The IPCC Report should act as a wake call to the aviation industry
It is just coincidence. On the day that the IPCC report, calling for immediate action to tackle climate change, is published ICAO (the International Civil Aviation Organisation) is continuing its leisurely deliberations in Montreal to find a way to reduce CO2 emissions from aviation that is acceptable to the governments of the world.
ICAO, an arm of the United Nations specializing in aviation, moves at a snail-like pace. It has been considering aviation emissions for years but still no recommendations. Its latest round of deliberations has been prompted by the recent inclusion of aviation into the European Union’s Emissions Trading Scheme which would have hit all planes using European airports. But, since most of the rest of the world refused to play ball, the EU suspended the scheme and everybody crawled back to ICAO for yet more negotiations.
The words “urgent” and “ICAO” have never really gone together but today’s IPCC Report suggests that ICAO needs to take lessons from Usain Bolt and get sprinting.

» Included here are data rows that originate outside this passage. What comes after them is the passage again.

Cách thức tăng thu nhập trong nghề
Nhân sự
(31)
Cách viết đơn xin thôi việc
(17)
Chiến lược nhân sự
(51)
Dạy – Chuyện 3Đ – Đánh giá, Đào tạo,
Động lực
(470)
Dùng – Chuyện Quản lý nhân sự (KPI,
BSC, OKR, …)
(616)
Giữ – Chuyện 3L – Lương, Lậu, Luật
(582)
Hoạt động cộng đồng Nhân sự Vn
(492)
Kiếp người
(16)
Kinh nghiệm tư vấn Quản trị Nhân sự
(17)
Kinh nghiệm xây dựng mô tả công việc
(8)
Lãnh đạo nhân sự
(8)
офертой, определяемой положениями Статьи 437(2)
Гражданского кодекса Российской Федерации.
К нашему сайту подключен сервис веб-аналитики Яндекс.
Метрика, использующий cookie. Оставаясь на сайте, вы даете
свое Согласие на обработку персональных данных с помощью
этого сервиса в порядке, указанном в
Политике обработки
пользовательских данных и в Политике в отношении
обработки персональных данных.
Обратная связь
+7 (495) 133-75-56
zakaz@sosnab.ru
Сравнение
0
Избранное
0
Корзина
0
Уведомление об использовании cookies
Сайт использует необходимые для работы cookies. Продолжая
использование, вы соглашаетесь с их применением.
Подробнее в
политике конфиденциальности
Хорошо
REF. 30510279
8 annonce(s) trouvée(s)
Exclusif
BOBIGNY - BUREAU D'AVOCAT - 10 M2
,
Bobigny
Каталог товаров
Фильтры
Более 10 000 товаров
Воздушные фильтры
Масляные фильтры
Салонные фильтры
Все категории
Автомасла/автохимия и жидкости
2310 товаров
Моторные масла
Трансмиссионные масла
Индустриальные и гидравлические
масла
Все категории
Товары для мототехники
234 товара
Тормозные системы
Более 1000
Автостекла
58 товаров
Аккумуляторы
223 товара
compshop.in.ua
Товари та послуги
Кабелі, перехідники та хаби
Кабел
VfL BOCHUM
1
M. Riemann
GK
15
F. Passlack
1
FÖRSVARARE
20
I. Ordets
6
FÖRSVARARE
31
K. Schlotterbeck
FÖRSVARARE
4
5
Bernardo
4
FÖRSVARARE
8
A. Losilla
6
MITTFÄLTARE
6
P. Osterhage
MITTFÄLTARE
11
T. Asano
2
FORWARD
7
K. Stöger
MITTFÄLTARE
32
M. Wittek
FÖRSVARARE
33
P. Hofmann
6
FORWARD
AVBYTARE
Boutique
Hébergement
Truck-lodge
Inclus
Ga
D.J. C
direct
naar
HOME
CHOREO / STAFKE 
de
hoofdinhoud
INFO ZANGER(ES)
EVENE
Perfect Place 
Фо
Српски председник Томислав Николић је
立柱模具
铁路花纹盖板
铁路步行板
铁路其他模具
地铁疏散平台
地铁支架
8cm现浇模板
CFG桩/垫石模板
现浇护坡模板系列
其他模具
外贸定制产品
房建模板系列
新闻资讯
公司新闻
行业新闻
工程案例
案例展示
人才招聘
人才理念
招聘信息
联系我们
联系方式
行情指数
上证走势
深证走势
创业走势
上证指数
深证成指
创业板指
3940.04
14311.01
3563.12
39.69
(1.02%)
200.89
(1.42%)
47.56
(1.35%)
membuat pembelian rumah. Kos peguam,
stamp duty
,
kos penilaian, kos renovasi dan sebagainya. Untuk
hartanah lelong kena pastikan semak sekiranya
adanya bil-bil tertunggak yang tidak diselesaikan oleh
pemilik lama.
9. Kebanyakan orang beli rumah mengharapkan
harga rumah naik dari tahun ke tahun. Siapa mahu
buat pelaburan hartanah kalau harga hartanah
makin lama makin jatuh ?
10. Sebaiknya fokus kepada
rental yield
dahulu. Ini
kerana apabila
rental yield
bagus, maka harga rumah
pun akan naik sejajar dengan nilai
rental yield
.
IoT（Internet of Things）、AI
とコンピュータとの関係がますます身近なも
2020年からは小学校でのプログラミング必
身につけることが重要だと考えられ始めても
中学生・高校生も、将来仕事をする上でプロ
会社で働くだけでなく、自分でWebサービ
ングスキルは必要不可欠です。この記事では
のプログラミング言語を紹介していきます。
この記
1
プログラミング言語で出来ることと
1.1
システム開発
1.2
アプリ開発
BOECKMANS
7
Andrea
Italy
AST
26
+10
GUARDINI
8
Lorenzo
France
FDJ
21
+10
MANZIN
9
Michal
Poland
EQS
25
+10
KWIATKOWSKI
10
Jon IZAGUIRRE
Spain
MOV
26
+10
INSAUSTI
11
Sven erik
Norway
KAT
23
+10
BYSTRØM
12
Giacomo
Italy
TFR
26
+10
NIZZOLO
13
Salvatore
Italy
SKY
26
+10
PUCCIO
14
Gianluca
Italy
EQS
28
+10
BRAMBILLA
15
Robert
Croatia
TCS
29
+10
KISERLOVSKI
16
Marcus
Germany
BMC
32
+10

The words “urgent” and “ICAO” have never really gone together but today’s IPCC Report suggests that ICAO needs to take lessons from Usain Bolt and get sprinting. Aviation is set to become a serious obstacle to the worldwide community achieving the reductions in global warming gasses required to prevent runaway climate change.
The industry keeps quoting the figure that aviation only accounts tor 2% of worldwide emissions. That figure is utterly misleading. It emerged in the early 1990s since when the number of aircraft in the world’s skies has mushroomed. Although aircraft are becoming cleaner, a more realistic figure is thought to be between 3.5% and 5%. And in rich countries it is higher. The worldwide average is only so low because so many people in poorer countries never set foot in an aeroplane. According to the WorldWatch Institute, only 5% of the world’s population has ever flown:
But it is in the future that aviation will become the real culprit. While every other industry believes it can find ways to cut its emissions, aviation will struggle. This is not surprising since aviation is so dependent on oil. But it means that aviation could account for 25% of UK emissions by 2050. Worldwide, aviation emissions are set to triple by 2050.
Today’s IPCC Report should act as a wake-up call to the aviation industry. It doesn’t mean the end of aviation as flying brings important cultural and economic benefits. It ought to, though, focus minds on the tax-breaks aviation receives: tax-free fuel and VAT-free travel. A sizeable proportion of flights are over short distances – for example 45% of flights within Europe are 450 kilometres or less. http://www.foe.co.uk/resource/reports/planes_trains.pdf
Aviation emissions can be cut without crippling the industry. The industry won’t do it of its own accord. It needs Government action. And fast. That probably rules out the snail-like ICAO which will probably still be debating its next small step when half of Bangladesh lies under water. Now there’s a thought: shouldn’t ICAO move its meetings from Montreal to Dacca. It may concentrate minds.